THE INPUT:

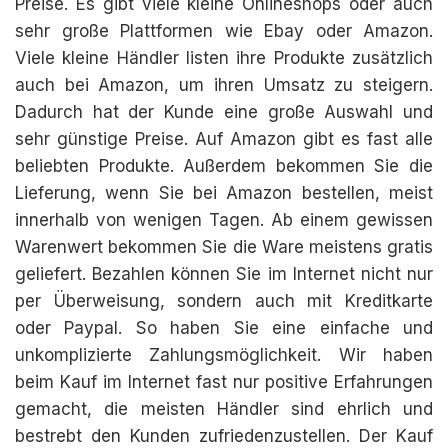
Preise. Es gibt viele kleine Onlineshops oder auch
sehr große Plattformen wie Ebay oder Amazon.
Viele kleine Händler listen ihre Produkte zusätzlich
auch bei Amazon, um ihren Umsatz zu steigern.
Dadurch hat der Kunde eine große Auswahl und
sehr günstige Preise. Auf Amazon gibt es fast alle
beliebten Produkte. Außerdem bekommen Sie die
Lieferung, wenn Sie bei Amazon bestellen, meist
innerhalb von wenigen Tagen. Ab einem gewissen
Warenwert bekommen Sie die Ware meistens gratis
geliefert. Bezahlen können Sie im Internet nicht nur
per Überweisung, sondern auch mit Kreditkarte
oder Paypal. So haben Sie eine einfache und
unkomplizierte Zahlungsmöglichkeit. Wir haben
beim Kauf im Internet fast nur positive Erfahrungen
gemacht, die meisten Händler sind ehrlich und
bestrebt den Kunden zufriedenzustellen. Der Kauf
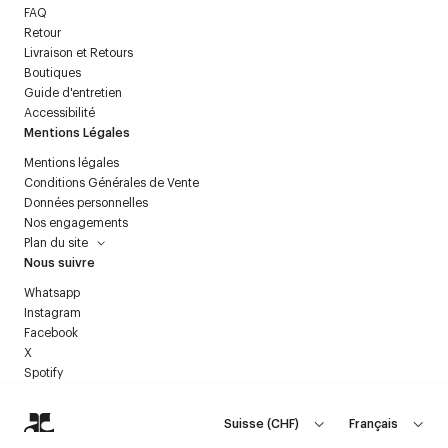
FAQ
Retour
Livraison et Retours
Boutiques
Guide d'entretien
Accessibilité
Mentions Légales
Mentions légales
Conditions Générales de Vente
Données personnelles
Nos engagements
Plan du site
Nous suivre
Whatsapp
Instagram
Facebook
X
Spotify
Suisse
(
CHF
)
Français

==

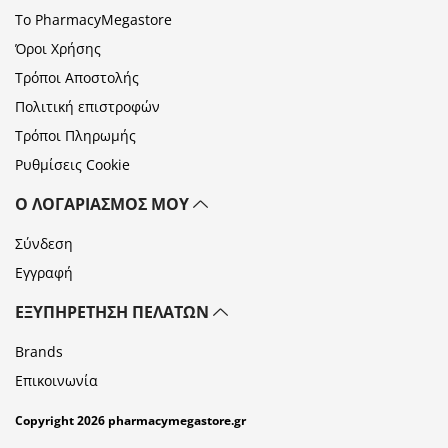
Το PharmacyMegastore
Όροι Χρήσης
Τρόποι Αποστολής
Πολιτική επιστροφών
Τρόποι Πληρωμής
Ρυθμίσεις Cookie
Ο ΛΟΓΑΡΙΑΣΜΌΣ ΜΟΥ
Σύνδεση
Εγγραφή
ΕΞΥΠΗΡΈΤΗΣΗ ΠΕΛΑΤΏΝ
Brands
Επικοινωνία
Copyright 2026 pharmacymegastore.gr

PROBLEM TO WORK ON: Every line with "Produkte" in it should be copied from the entries above.

ANSWER TO THE EXERCISE:
Viele kleine Händler listen ihre Produkte zusätzlich
beliebten Produkte. Außerdem bekommen Sie die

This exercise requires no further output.